[Record excerpts — start]

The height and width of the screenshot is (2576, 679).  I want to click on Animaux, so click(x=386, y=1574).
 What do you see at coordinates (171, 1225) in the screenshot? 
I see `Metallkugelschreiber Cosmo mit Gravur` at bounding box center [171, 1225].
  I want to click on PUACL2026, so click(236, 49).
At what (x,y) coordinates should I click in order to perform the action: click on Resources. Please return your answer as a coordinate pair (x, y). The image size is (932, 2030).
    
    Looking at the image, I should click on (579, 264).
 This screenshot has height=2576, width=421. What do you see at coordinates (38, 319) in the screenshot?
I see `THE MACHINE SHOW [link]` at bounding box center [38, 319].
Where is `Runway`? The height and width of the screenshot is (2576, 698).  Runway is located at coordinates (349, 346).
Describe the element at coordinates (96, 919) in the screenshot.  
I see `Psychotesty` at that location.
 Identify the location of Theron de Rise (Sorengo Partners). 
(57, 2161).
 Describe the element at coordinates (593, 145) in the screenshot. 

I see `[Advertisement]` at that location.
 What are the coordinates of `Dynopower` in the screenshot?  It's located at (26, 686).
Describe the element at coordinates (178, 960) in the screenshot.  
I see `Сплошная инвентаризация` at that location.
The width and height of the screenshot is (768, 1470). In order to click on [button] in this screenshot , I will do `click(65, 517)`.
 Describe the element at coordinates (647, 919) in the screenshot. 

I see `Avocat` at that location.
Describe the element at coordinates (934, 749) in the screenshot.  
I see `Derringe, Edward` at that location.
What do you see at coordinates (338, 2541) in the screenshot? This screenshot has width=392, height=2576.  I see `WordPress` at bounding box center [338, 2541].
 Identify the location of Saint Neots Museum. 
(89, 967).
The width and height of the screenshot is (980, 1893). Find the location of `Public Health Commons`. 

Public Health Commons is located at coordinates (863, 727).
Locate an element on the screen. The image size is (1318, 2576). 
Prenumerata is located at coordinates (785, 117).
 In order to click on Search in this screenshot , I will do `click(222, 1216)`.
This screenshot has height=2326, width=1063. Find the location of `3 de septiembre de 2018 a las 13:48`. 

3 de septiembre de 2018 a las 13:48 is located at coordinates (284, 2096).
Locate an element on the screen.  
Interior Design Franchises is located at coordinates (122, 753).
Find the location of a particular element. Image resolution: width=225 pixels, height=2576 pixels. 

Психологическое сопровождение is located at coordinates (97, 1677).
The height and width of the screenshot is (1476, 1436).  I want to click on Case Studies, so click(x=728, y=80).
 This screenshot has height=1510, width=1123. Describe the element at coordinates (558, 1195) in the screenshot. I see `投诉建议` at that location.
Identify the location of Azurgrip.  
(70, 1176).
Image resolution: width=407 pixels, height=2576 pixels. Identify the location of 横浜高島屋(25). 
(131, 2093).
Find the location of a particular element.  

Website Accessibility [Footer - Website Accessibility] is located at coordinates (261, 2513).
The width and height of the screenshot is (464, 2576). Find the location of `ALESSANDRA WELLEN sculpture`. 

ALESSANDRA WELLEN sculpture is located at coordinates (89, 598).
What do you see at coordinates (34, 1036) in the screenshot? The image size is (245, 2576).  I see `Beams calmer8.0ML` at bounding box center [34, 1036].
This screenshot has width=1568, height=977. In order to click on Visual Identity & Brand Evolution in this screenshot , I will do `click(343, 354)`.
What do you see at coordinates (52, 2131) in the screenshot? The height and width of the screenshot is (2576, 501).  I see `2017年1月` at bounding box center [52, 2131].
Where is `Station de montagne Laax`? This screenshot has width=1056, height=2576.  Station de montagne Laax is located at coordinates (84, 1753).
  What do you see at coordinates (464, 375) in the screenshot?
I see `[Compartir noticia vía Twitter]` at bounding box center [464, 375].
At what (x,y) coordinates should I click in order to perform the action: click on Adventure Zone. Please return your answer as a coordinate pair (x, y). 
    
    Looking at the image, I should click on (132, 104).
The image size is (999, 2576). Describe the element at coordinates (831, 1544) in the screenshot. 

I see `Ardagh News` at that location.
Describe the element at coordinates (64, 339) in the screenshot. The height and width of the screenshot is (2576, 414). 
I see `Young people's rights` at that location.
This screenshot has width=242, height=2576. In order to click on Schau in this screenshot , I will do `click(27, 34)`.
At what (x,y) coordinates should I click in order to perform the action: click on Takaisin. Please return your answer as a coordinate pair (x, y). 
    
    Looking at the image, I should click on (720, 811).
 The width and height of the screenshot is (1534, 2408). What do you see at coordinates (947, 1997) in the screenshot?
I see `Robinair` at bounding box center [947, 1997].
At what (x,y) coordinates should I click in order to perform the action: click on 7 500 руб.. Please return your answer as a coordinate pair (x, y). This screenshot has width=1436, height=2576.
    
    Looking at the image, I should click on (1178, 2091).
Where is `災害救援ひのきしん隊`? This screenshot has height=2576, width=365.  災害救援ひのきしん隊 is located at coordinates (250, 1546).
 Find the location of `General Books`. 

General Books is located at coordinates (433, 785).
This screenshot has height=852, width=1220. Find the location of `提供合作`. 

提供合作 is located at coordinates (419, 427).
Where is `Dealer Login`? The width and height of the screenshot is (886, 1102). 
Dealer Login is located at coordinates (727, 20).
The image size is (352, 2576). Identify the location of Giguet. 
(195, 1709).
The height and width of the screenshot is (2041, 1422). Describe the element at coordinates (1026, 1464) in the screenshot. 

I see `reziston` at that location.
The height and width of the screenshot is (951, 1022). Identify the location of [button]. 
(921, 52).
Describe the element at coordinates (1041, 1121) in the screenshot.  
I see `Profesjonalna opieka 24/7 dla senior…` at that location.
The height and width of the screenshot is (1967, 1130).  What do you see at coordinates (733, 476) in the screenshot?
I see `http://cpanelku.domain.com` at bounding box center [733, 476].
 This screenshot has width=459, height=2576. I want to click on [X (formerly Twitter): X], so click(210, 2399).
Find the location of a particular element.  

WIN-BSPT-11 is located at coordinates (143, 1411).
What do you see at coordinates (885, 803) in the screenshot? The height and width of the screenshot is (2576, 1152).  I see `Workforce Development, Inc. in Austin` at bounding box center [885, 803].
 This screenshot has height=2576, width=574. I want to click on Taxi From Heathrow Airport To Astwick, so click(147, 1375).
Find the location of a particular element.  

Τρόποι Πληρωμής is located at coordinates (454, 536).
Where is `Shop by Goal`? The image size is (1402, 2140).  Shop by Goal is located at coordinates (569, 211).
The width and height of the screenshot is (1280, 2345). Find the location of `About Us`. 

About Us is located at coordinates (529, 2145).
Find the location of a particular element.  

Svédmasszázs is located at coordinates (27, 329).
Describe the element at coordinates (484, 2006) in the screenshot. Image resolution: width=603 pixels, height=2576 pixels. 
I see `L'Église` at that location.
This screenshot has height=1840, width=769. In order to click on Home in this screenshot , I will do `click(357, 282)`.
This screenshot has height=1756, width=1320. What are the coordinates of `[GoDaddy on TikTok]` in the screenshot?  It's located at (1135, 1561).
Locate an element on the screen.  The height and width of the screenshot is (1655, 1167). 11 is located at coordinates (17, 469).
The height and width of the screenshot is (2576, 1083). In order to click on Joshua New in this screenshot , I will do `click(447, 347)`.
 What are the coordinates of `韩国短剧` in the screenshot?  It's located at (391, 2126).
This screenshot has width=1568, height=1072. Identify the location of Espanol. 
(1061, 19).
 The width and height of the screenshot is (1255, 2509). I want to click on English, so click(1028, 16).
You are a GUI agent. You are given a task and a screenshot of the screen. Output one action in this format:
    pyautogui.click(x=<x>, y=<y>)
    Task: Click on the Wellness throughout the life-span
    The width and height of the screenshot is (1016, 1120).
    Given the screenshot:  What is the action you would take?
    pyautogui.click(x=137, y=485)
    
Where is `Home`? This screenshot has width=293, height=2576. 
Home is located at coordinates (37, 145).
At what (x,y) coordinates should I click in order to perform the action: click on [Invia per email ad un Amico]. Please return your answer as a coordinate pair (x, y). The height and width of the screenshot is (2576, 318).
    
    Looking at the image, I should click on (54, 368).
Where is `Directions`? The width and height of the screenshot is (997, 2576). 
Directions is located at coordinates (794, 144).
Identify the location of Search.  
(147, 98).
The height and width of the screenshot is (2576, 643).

[Record excerpts — finish]

## Task brief
Each line of the data that holds "will" should be copied.

## Task result
The width and height of the screenshot is (768, 1470). In order to click on [button] in this screenshot , I will do `click(65, 517)`.
 In order to click on Search in this screenshot , I will do `click(222, 1216)`.
This screenshot has width=1568, height=977. In order to click on Visual Identity & Brand Evolution in this screenshot , I will do `click(343, 354)`.
This screenshot has width=242, height=2576. In order to click on Schau in this screenshot , I will do `click(27, 34)`.
This screenshot has height=1840, width=769. In order to click on Home in this screenshot , I will do `click(357, 282)`.
The height and width of the screenshot is (2576, 1083). In order to click on Joshua New in this screenshot , I will do `click(447, 347)`.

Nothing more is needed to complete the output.